Persisting Changes...
== [models/orders_payments.sql] FIXED
Done. Please check your files to confirm.
All Finished !

(analysis_sample) bash-3.2$ sqlfluff lint models/orders_payments.sql --config .sqlfluff
=== [dbt templater] Sorting Nodes...
=== [dbt templater] Compiling dbt project...
=== [dbt templater] Project Compiled.
All Finished !                                                                                  
(analysis_sample) bash-3.2$ 

(analysis_sample) bash-3.2$ sqlfluff fix models/orders_payments.sql --config .sqlfluff
==== finding fixable violations ====
=== [dbt templater] Sorting Nodes...
=== [dbt templater] Compiling dbt project...
=== [dbt templater] Project Compiled.
==== no fixable linting violations found ====                                                        
All Finished !
(analysis_sample) bash-3.2$ 

No particular problem with pass when pre-commit run is executed.

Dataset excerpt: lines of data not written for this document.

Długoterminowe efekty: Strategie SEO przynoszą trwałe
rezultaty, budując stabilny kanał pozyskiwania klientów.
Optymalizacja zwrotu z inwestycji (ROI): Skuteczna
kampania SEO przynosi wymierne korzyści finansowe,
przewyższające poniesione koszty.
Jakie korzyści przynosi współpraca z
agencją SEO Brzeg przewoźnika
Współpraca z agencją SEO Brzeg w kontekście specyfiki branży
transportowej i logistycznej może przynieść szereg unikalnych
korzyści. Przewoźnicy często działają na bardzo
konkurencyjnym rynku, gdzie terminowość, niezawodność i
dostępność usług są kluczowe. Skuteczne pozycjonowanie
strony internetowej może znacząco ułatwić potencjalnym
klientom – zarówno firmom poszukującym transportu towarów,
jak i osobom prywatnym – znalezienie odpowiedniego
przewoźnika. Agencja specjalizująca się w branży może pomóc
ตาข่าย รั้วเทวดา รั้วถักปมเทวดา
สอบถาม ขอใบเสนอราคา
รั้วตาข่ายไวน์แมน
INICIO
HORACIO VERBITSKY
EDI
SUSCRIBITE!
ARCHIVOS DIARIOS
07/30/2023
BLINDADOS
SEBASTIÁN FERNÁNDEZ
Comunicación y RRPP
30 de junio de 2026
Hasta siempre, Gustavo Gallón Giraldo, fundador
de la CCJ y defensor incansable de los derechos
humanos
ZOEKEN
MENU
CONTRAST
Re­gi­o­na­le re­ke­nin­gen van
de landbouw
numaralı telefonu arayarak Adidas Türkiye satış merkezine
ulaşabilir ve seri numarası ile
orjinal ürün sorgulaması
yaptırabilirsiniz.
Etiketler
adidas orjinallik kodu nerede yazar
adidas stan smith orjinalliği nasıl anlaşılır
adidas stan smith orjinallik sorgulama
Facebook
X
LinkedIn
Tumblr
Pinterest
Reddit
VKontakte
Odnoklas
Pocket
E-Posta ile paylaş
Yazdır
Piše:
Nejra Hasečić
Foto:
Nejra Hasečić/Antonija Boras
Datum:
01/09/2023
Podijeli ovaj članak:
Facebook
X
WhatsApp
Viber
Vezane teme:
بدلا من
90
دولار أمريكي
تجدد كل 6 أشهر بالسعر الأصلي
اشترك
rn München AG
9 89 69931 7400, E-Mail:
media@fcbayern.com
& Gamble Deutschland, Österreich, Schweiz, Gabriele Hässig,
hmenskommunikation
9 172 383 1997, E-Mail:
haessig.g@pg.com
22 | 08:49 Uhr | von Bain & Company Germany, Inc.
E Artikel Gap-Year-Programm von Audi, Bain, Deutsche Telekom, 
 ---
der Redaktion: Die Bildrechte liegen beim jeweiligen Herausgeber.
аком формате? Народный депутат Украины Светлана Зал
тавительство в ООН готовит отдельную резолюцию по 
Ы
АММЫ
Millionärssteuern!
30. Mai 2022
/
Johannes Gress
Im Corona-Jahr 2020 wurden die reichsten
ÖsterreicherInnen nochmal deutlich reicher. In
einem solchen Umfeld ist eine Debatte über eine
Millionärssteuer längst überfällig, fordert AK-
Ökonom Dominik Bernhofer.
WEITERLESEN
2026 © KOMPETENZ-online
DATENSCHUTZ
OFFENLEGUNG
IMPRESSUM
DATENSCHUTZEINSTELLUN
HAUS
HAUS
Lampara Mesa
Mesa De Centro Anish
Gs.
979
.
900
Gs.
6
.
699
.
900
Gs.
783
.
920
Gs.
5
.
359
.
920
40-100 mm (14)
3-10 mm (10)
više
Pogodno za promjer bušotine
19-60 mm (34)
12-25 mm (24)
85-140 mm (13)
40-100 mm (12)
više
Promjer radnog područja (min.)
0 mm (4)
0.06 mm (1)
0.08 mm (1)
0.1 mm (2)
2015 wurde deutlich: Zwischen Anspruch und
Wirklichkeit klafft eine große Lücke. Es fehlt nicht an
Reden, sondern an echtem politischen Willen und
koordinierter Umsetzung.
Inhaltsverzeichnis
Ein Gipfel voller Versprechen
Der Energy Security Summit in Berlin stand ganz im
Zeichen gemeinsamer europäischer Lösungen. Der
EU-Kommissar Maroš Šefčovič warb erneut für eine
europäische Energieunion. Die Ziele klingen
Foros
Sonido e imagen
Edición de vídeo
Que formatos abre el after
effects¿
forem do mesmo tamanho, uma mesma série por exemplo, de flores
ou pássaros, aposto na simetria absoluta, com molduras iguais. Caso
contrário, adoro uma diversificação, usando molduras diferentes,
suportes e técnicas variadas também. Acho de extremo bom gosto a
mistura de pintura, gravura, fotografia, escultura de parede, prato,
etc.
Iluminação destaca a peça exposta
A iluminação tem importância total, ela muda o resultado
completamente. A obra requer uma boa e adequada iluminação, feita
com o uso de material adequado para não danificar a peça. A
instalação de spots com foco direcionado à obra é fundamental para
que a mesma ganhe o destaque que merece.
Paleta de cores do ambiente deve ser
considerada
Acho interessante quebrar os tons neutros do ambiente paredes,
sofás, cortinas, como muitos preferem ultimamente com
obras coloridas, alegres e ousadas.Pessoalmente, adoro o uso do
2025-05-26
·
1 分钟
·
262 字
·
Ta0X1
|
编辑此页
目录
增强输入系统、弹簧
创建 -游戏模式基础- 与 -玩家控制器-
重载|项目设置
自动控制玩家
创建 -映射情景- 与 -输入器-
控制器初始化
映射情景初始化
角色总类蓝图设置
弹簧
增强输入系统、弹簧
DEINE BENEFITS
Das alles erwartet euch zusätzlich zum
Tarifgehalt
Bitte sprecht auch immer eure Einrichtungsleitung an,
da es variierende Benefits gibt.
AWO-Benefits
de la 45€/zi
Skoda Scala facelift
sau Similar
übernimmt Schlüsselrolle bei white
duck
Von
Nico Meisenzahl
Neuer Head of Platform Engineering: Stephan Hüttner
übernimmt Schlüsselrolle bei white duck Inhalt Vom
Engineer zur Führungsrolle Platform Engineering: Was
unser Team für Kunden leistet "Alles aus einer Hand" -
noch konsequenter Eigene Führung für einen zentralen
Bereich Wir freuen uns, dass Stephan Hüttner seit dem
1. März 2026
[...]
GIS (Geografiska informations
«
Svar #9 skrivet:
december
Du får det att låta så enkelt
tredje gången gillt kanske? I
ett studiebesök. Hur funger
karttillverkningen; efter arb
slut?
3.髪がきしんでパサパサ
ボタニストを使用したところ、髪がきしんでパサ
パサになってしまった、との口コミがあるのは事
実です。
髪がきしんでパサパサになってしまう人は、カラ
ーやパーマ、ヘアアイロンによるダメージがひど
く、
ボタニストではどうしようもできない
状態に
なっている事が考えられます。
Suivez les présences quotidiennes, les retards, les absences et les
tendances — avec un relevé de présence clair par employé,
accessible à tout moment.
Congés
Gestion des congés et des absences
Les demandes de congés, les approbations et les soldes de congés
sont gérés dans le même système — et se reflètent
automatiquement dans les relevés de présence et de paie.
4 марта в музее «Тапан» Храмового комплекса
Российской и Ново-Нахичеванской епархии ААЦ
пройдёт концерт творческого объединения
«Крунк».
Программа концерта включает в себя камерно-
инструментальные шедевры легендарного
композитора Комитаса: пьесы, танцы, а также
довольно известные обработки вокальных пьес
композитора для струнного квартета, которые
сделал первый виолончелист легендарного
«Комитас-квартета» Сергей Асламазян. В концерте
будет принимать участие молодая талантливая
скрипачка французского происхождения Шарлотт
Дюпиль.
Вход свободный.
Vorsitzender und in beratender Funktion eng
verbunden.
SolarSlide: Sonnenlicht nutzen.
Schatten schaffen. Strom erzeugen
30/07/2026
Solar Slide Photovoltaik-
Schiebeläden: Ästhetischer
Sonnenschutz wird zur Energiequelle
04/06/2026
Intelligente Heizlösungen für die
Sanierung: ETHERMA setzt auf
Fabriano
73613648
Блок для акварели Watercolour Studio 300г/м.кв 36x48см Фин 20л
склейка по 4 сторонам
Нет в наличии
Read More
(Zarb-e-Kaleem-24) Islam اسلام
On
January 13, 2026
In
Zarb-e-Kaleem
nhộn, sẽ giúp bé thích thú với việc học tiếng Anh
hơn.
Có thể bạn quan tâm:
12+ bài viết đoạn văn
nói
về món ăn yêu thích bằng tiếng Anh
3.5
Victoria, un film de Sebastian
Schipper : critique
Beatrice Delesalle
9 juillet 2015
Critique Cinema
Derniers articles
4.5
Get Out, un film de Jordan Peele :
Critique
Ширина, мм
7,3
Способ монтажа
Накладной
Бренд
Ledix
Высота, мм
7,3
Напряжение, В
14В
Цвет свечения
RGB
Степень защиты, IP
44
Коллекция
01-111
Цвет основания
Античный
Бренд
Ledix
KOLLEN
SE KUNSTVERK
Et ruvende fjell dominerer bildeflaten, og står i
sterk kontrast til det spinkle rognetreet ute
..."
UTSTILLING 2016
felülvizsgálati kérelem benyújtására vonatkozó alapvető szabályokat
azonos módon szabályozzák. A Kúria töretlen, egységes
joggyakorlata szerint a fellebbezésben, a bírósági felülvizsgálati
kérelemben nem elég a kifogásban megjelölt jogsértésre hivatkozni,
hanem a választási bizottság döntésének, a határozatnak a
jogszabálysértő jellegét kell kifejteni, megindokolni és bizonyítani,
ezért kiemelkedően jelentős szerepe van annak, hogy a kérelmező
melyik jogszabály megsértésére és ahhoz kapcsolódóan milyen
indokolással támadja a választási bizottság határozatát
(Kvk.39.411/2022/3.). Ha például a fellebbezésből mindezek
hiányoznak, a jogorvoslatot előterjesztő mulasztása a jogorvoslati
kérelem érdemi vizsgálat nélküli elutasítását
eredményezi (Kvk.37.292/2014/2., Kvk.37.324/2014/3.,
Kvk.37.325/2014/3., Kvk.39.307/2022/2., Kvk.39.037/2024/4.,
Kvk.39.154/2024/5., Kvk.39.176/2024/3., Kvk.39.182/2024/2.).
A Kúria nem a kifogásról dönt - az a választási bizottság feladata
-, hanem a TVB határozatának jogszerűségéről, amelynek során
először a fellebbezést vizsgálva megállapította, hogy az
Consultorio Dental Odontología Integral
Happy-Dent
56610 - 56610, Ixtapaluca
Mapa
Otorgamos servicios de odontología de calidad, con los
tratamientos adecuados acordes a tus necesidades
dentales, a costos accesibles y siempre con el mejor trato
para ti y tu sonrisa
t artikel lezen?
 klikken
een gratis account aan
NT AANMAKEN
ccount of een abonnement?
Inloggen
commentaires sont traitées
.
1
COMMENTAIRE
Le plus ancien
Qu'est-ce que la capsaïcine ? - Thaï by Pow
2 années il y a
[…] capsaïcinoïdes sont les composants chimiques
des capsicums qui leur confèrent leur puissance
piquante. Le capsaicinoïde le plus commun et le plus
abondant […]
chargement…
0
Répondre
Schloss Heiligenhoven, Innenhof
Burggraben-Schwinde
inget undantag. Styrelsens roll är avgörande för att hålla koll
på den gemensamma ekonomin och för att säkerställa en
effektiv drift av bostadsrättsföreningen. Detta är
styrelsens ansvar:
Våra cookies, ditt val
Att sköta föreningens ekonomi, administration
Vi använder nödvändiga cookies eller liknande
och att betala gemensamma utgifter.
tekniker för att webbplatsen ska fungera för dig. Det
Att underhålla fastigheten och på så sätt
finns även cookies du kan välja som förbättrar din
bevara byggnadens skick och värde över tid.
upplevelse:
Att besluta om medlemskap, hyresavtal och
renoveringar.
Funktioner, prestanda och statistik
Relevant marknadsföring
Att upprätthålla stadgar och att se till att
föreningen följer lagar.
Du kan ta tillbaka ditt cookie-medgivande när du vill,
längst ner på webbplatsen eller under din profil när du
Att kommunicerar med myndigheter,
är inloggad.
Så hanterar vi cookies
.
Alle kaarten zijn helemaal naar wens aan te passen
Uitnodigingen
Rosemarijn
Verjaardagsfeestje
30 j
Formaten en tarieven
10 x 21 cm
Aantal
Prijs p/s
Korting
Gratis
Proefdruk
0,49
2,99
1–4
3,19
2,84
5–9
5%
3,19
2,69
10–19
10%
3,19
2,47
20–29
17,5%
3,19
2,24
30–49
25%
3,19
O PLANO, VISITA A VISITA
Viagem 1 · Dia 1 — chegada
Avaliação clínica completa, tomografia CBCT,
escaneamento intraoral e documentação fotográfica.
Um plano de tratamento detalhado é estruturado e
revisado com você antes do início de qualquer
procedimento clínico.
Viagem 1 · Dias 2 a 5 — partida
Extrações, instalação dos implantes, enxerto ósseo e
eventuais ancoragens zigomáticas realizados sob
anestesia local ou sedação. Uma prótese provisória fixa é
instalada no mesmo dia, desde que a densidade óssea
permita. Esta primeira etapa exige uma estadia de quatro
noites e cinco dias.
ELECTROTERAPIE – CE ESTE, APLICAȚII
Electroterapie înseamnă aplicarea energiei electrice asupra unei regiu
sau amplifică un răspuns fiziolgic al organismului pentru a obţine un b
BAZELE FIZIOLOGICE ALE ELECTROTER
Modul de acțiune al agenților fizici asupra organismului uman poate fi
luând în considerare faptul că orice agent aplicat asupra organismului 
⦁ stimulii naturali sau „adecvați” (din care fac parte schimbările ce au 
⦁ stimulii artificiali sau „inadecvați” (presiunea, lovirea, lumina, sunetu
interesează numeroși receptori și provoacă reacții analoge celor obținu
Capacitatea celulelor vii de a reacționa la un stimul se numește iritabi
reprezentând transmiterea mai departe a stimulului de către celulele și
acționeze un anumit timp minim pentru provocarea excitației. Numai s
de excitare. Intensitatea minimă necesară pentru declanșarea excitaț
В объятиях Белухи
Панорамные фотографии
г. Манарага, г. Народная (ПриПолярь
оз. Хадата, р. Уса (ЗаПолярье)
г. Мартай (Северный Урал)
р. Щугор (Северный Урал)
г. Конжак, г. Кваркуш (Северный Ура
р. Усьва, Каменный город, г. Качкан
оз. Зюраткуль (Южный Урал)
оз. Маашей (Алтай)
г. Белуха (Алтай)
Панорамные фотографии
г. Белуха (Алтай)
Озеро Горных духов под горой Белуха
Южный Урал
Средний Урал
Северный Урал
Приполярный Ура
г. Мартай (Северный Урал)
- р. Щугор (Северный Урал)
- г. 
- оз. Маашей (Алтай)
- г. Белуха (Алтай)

(analysis_sample) bash-3.2$ git add models/orders_payments.sql 
(analysis_sample) bash-3.2$ pre-commit run sqlfluff-lint
sqlfluff-lint............................................................Passed
(analysis_sample) bash-3.2$ pre-commit run sqlfluff-fix
sqlfluff-fix.............................................................Passed
(analysis_sample) bash-3.2$ 

The "trailing whitespace." error that was occurring on line 17 was not picked up and an error was returned.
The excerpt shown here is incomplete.